■ What to do ■
Every entry should be repeated exactly. Omit the pictures.

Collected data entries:
* * *

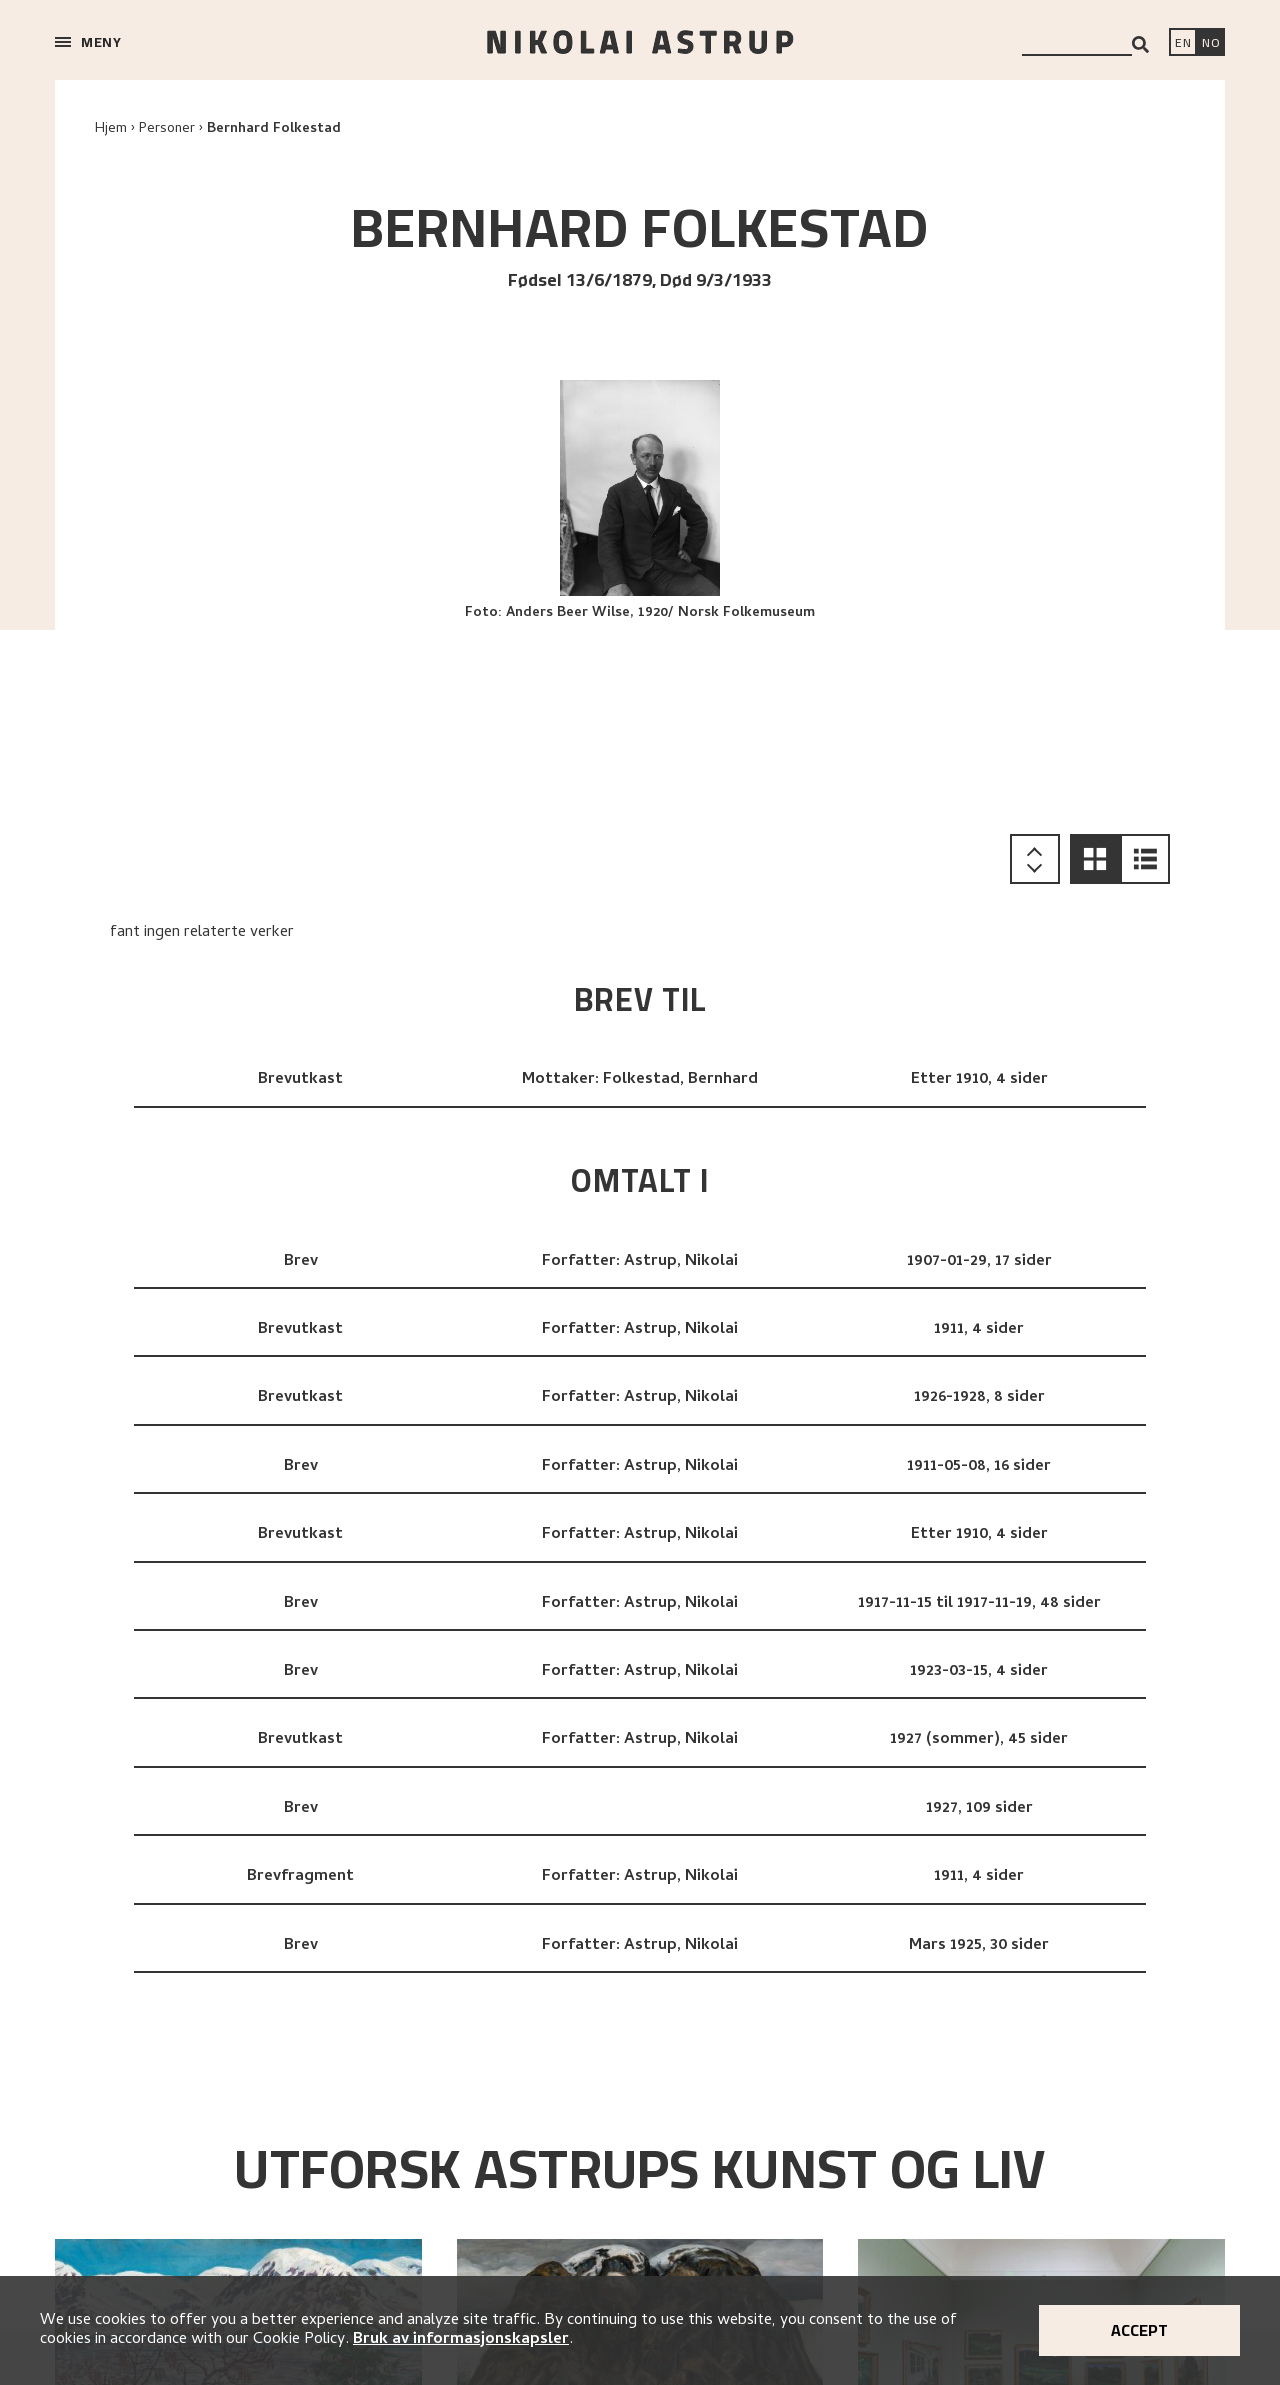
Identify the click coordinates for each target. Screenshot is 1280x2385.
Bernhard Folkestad (274, 129)
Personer (167, 129)
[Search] (1140, 44)
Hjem (111, 129)
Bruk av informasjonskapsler (461, 2340)
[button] (1095, 859)
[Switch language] (1183, 44)
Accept (1139, 2330)
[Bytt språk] (1211, 44)
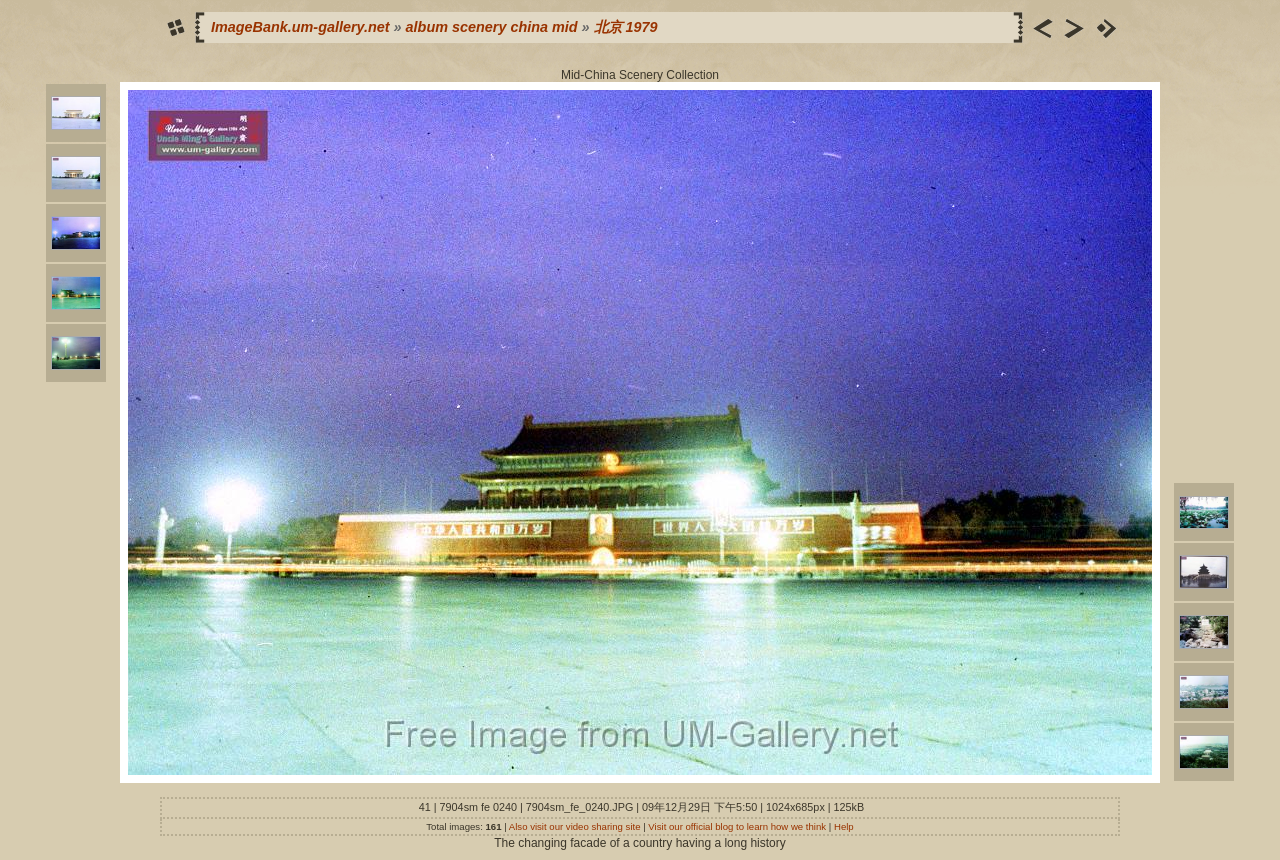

* * *

■ Answer to this exercise ■
Identify the click coordinates for each target. Screenshot is 1280x2385.
Bernhard Folkestad (274, 129)
Personer (167, 129)
[Search] (1140, 44)
Hjem (111, 129)
Bruk av informasjonskapsler (461, 2340)
[button] (1095, 859)
[Switch language] (1183, 44)
Accept (1139, 2330)
[Bytt språk] (1211, 44)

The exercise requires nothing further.